Since the first library file includes the API functions related to the accelerator 311, the code generator may parse out API function information (e.g., definitions of APIs, etc.) related to the accelerator 311 from the first library file. The code generator generates a second library file according to the API function information, where the second library file also includes the API function related to the accelerator 311, and the generation process of the second library file is not limited.
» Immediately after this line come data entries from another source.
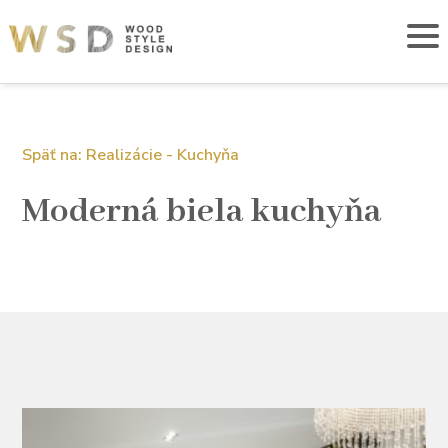
Späť na: Realizácie - Kuchyňa
Moderná biela kuchyňa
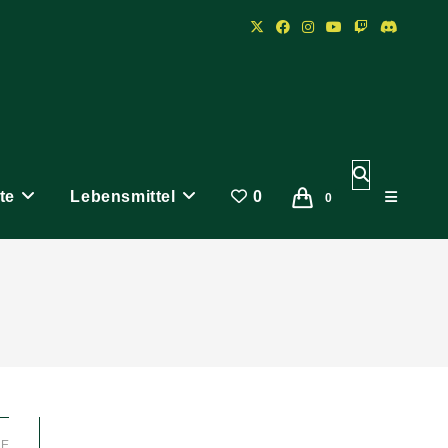
Website-
te
Lebensmittel
0
Suche
0
umschalten
LE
The API function in the second library file may be the same as the API function in the first library file, that is, the second library file may include all APIs in the first library file, and the API definitions may be the same, which is not limited thereto.
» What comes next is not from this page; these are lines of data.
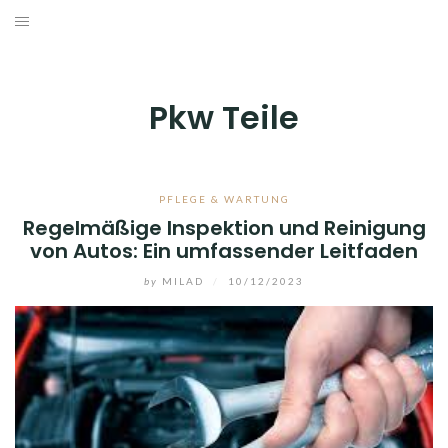
Skip
to
AUTOZUBEHÖR & TRÄGERSYSTEME
content
INNENAUSSTATTUNG
Pkw Teile
PFLEGE & WARTUNG
TUNING & STYLING
PFLEGE & WARTUNG
Regelmäßige Inspektion und Reinigung
von Autos: Ein umfassender Leitfaden
WERKZEUG & WERKSTATTAUSRÜSTUNG
by
MILAD
/
10/12/2023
In summary, the generation of the function agent library 322 is automated by the code generator, i.e., the second library file is automatically generated by the code generator and stored in the function agent library 322.

The network communication layer 323 is located at the client 32 and is a network communication layer independent of the accelerator 311. The network communication layer 312 is located at the server 31 and is a network communication layer independent of the accelerator 311. The network communication layer 323 and the network communication layer 312 are used to implement the transmission of messages. For example, the network communication layer 323 can send messages for the client 32 to the network communication layer 312, which in turn sends messages to the server 31. The network communication layer 312 can send the message of the server 31 to the network communication layer 323 and then send the message to the client 32.

The API service module 313 is used to encapsulate or decapsulate API messages. For example, the API service module 313, upon receiving the API message sent by the client 32, may decapsulate the API message, obtain parameters related to the API function, and provide the parameters related to the API function to the real accelerator library 314. When receiving a task processing result to be sent to the client 32, the API service module 313 encapsulates the task processing result into an API message, and sends the API message to the client 32 through the network communication layer 312.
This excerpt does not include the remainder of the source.